The Progressives had elected their leader, Rep. Nancy Pelosi from California, Speaker of the House when Democrats took control of the House in 2006. With the election of Obama, healthcare reform took center stage. The Progressives wanted a more liberal healthcare bill with a public option (some favored a single payer approach that would have ended private healthcare insurance). Blue Dog Democrats like Griffith and Bobby Bright (D) from Montgomery, while favoring health care reform, favored a different approach with a larger role for insurance companies. Democrats were forced to change and rewrite what would become the Patient Protection and Affordable Care Act of 2010 several times in order to get enough Democrats on board for it to pass. The final version was written as a substitute bill by the Senate. No Republican in either House voted for the bill and Alabama Democrats: Parker Griffith, Bobby Bright, and Artur Davis also opposed the legislation. Griffith was particularly outspoken in his opposition to both Obamacare and the leadership of Speaker Pelosi.
On December 22, 2009, Congressman Griffith switched to the Republican Party. Fellow Alabama Congressman Bobby Bright stayed with the Democratic Party. Both would be defeated in the 2010 election. Rep. Bright was narrowly defeated in the general election by Montgomery City Council Woman Martha Roby (R). Rep. Griffith was defeated in the Republican Primary by Madison County Commissioner Morris “Mo” Brooks (R). In 2012 Rep. Griffith again ran for Congress in the Republican Primary and was defeated again by the more conservative Brooks. In 2013, Griffith announced that he was leaving the Republican Party and announced that he was forming an independent movement for centrists and hinted at a run for Governor as an independent. In December the Alabama Democratic Party accepted Griffith back into the fold.
Rep. Griffith admits that some people are still upset with him for his two party switches. Griffith was quoted at a June campaign stop saying, “It’s still difficult. Religion and politics are one in the same. Alabama reminds me of the Shiites and the Sunnis. Uh, I’ve got people, I’ve got people that I see now that are very, very disappointed that I changed parties. But most of them are not because they’ve seen the parties change more than I changed. They didn’t see me change, they saw me change to another party, but they didn’t see me change.”
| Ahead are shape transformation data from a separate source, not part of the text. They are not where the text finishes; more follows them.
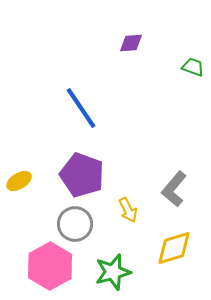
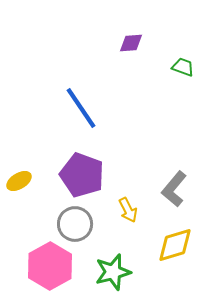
green trapezoid: moved 10 px left
yellow diamond: moved 1 px right, 3 px up
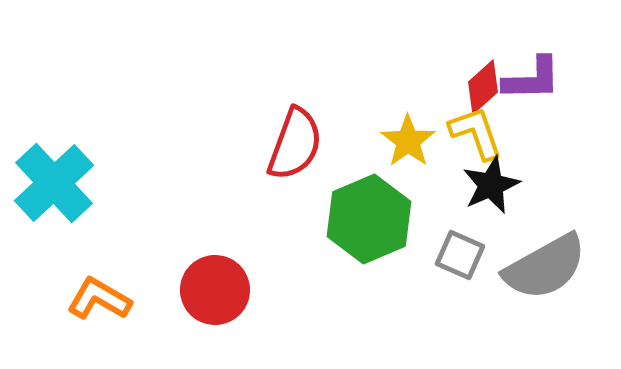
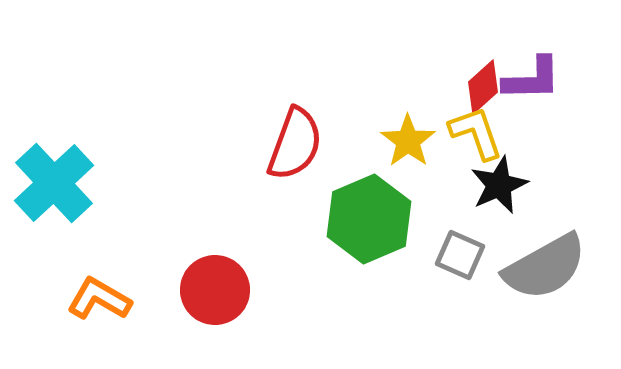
black star: moved 8 px right
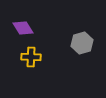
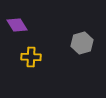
purple diamond: moved 6 px left, 3 px up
Former Congressman Griffith is running on a platform that Alabama expand its struggling Medicaid program and have a vote on a lottery. Griffith has been critical of Gov. Bentley’s leadership style.
On June 3, 2014, Griffith defeated former major league baseball player and Fayette businessman, Kevin Bass in the Democratic Party Primary to receive the Democratic Party’s nomination for Governor.
The General Election will be on November 4.